Не то чтоб дед ничего не рассказывал о войне. Рассказывал, да еще как смачно, громогласно, с хохотом, вперемешку с матерными анекдотами. Не мне, конечно, а мужикам во время застолья. А я "уши грел", пока вокруг стола крутился. Правда, рассказы были своеобразные, типа дембельских баек. Как спирт бочками добывали, по бабам бегали. Как однажды из пулемета "Максим" кабана завалил. Одно только непонятно мне было. Если служба такая веселая, почему на его дубленой коже, плотно обтягивающей крепкий костяк, живого места от шрамов не оставалось. Тонкие белые полоски, и крупные рубцы. Кабан что ли его так царапал, или бабы после бочки спирта?!

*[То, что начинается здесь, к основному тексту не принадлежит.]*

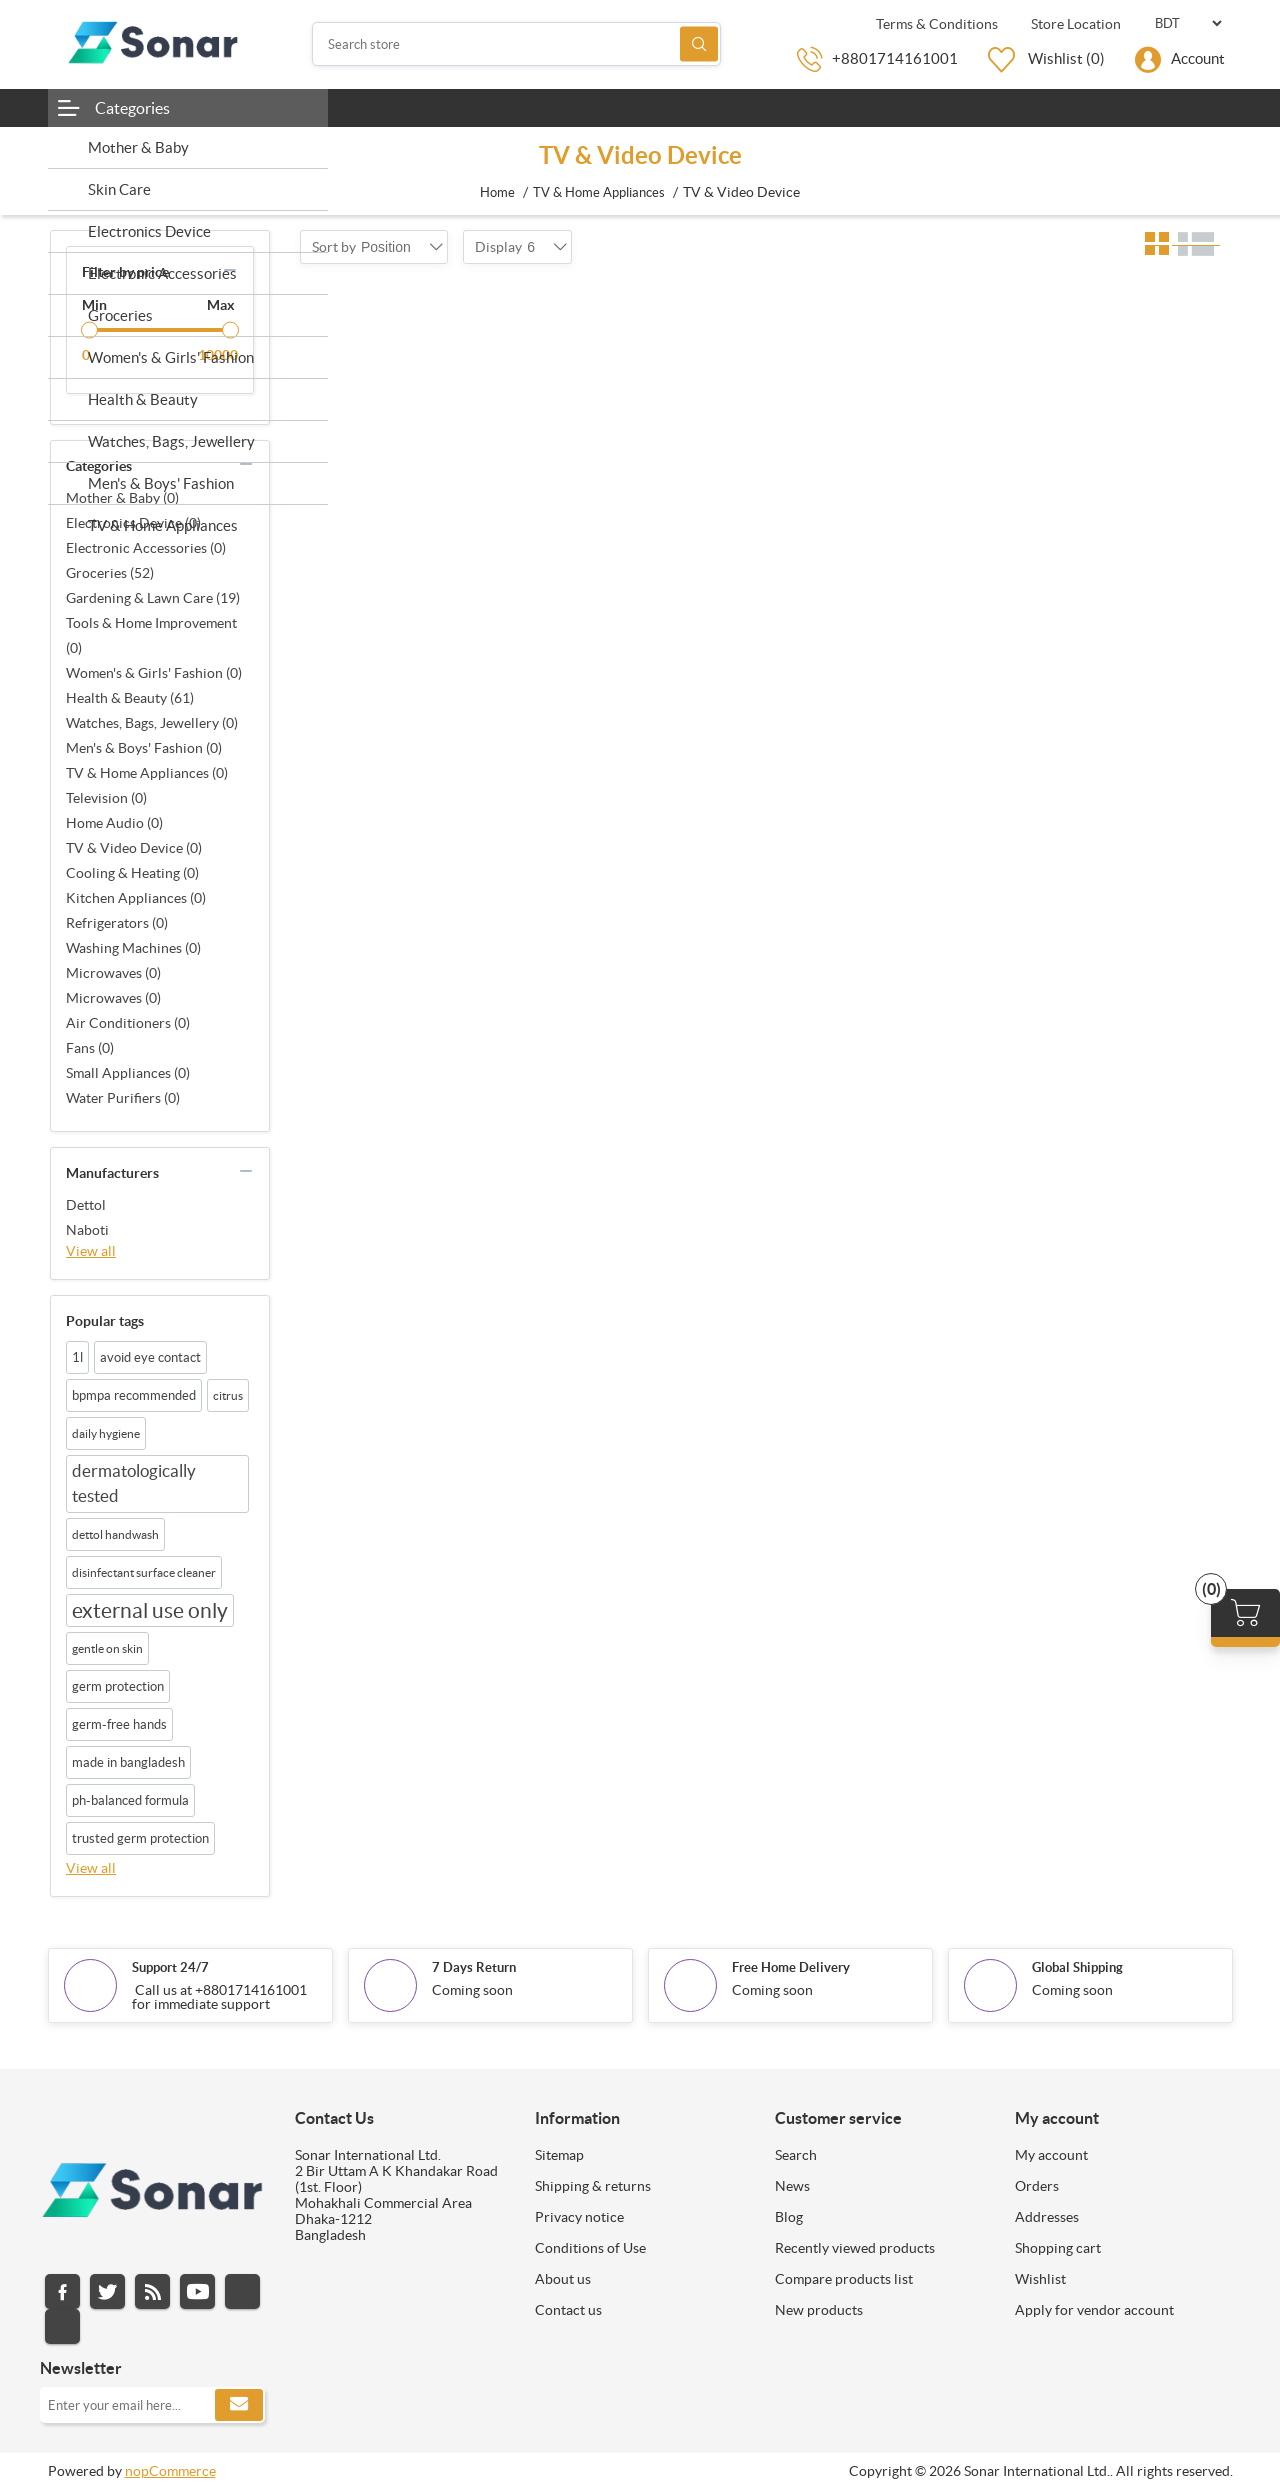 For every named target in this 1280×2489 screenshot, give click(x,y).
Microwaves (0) (113, 973)
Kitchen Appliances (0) (136, 898)
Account (1198, 58)
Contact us (568, 2310)
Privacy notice (579, 2217)
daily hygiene (106, 1433)
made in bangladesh (128, 1762)
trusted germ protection (140, 1838)
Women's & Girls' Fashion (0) (154, 673)
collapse (230, 270)
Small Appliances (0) (128, 1073)
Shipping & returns (593, 2186)
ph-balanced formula (130, 1800)
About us (563, 2279)
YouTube (197, 2291)
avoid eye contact (150, 1357)
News (792, 2186)
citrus (228, 1395)
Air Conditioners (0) (128, 1023)
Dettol (86, 1205)
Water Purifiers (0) (123, 1098)
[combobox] (386, 247)
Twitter (107, 2291)
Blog (789, 2217)
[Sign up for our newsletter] (152, 2405)
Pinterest (62, 2326)
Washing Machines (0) (133, 948)
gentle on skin (107, 1648)
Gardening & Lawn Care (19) (153, 598)
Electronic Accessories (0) (146, 548)
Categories (132, 108)
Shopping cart (1058, 2248)
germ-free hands (119, 1724)
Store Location (1074, 24)
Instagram (242, 2291)
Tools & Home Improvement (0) (151, 635)
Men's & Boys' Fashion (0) (144, 748)
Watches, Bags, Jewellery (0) (152, 723)
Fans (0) (90, 1048)
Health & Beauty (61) (130, 698)
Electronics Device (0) (133, 523)
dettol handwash (115, 1534)
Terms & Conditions (935, 24)
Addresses (1047, 2217)
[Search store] (517, 44)
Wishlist (1040, 2279)
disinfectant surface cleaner (144, 1572)
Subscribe (239, 2405)
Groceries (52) (110, 573)
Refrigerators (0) (117, 923)
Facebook (62, 2291)
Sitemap (559, 2155)
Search (699, 44)
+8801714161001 (895, 58)
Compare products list (844, 2279)
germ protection (118, 1686)
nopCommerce (170, 2471)
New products (819, 2310)
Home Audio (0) (114, 823)
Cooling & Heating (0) (132, 873)
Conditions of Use (590, 2248)
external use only (150, 1610)
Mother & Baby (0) (122, 498)
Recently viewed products (855, 2248)
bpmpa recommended (134, 1395)
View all (91, 1251)
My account (1051, 2155)
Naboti (87, 1230)
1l (77, 1357)
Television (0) (106, 798)
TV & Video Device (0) (134, 848)
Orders (1037, 2186)
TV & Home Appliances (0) (147, 773)
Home (497, 192)
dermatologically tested (134, 1483)
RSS (152, 2291)
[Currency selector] (1188, 23)
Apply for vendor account (1094, 2310)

Ни о шрамах, ни о наградах не рассказывал ничего, не застольная, видно, тема. Отец на меня шикал, когда я из трюмо блестящие медали доставал: "Положи, не игрушка", - а дед только рукой махал, мол, пусть пацан поиграется. Никакого пиетета к своей же военной биографии.
Я так и не видел деда стариком, не состарился он. Крепкий и гибкий как можжевеловый куст, и по скалам в Крыму, и по болотным кочкам на рыбалке прыгал так, что молодые не поспевали. Движения невероятно быстрые, точные. Яйцо мог всмятку в углях сварить. Все, кто на спор пытались повторить фокус, только желтком обрызгивались, под дедов хохот. Не та сноровка, что у старого солдата, прошедшего три войны. Умер не от дряхлости – от третьего инфаркта, перенеся два предыдущих на ногах, даже не зная о них и никому на недомогания не жалуясь.

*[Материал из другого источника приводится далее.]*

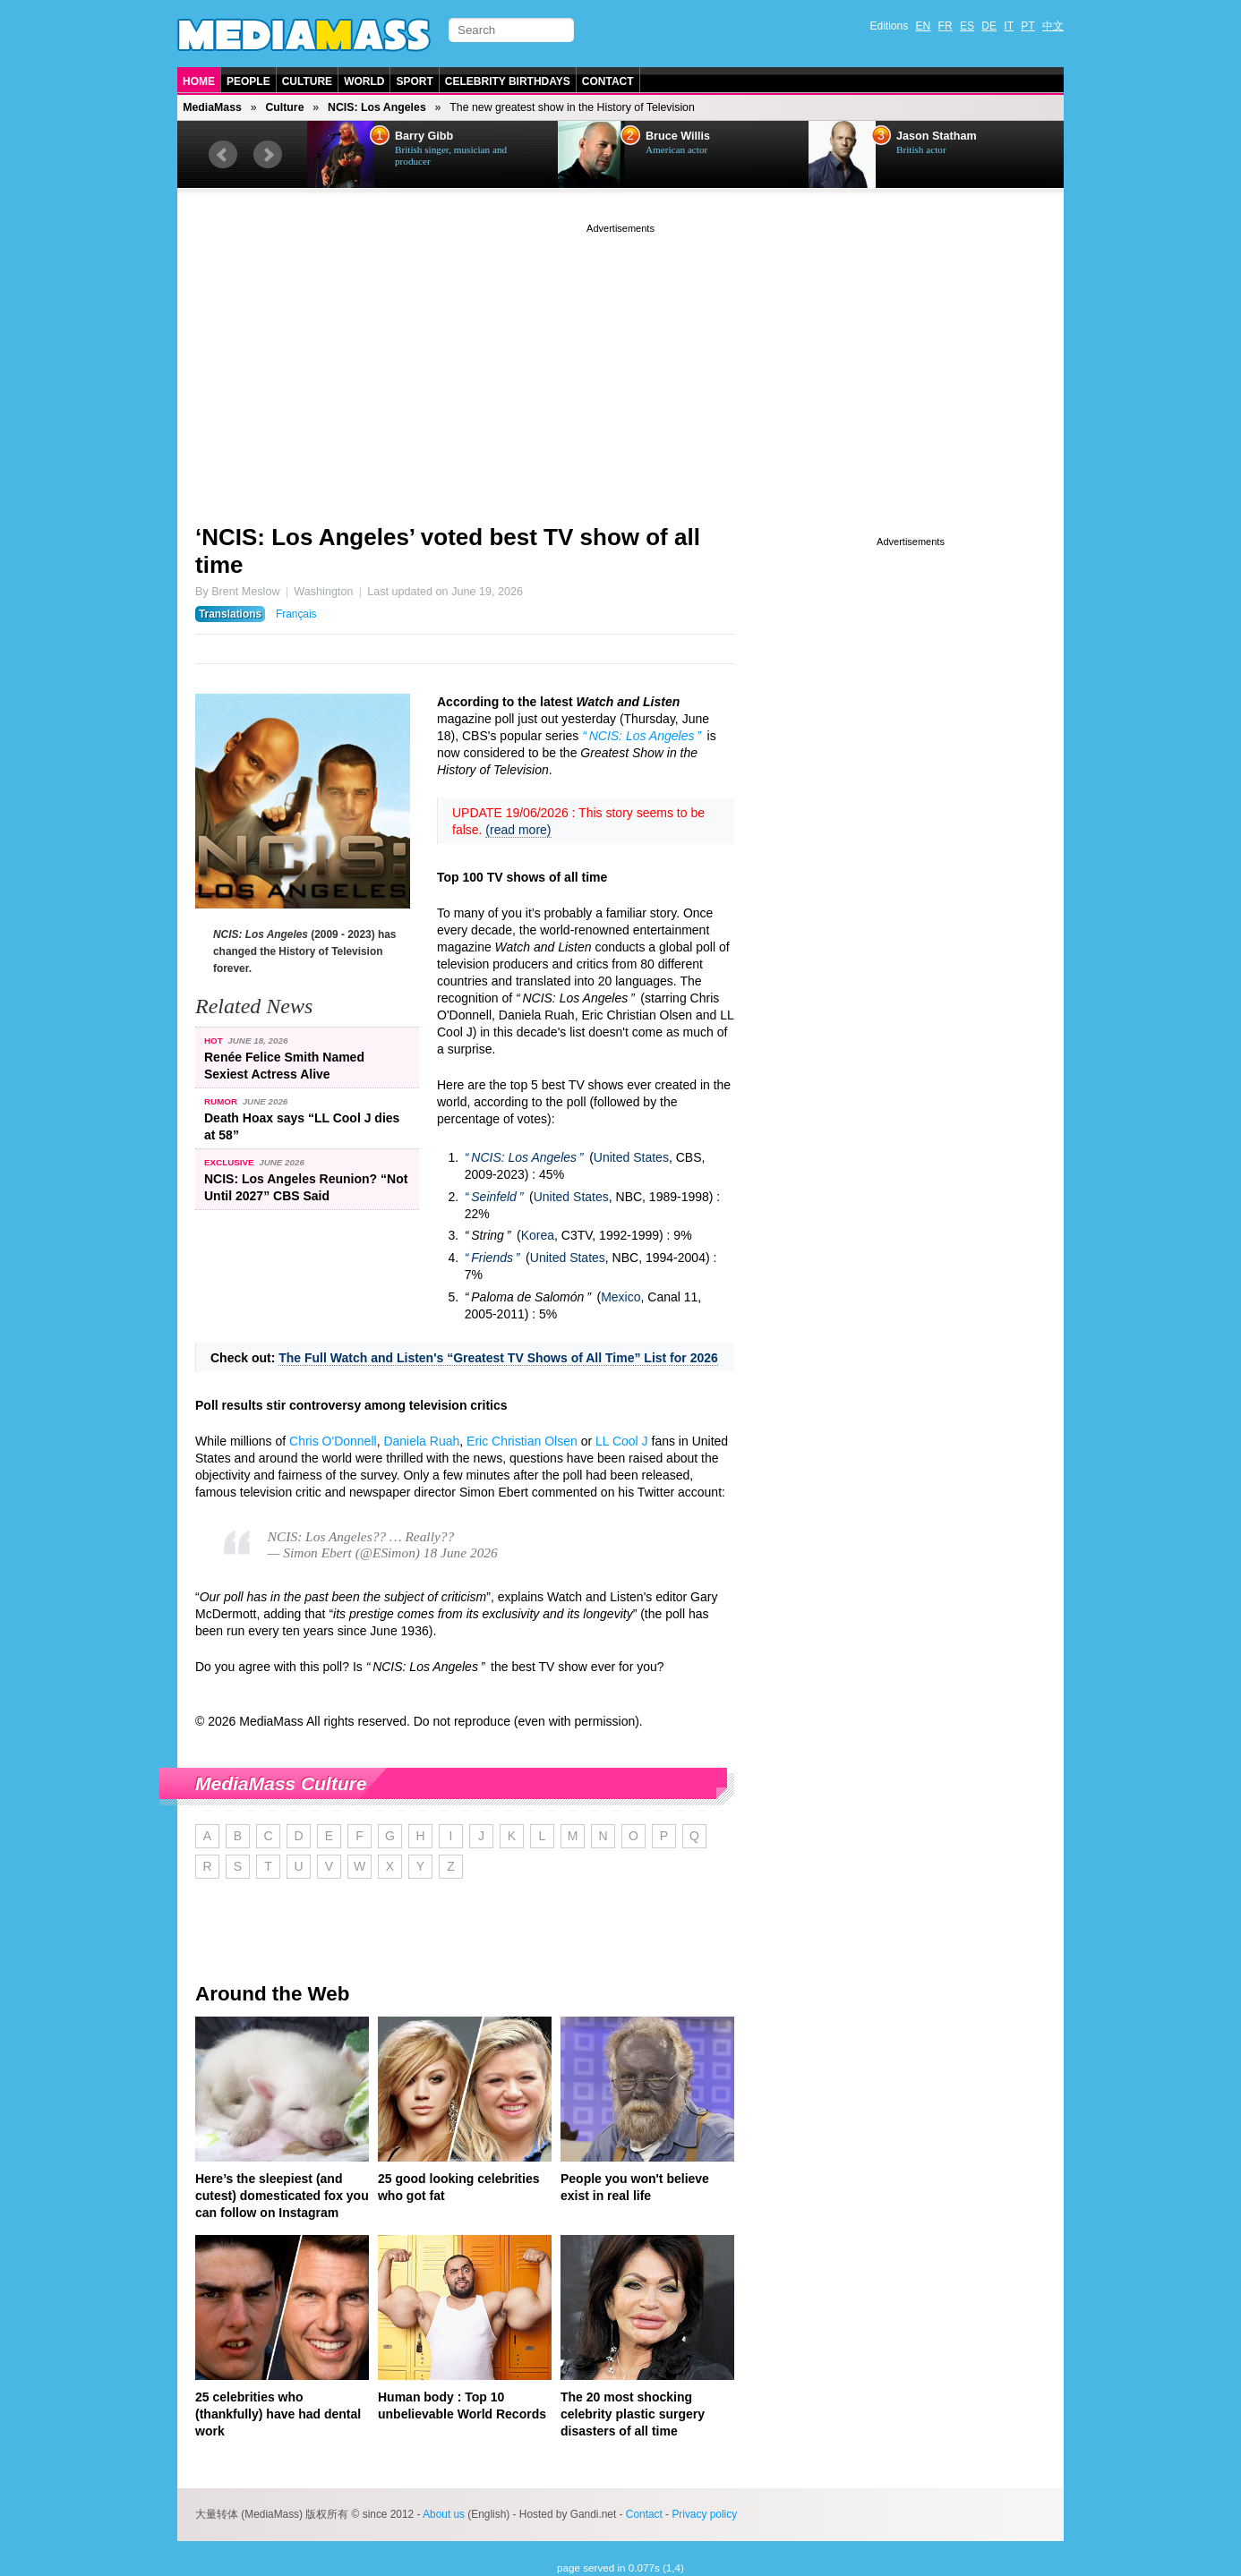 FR (945, 26)
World (364, 81)
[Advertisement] (620, 362)
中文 (1053, 26)
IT (1009, 26)
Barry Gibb (424, 136)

Спасибо тебе, дед, и за Победу, и за ночлеги на рыбалке - когда ты мне лодку резиновую отдавал, а сам под елкой на лапнике устраивался. За то, что портянки мотать научил, вещмешок затягивать, подорожником жеванным ранки заклеивать, крючки привязывать, костер грамотно разводить.
Спаси тебя Бог, дедушка мой, офицера-фронтовика, коммуниста, передовика производства, реального Теркина и настоящего человека. Я передам дальше то, что получил от тебя.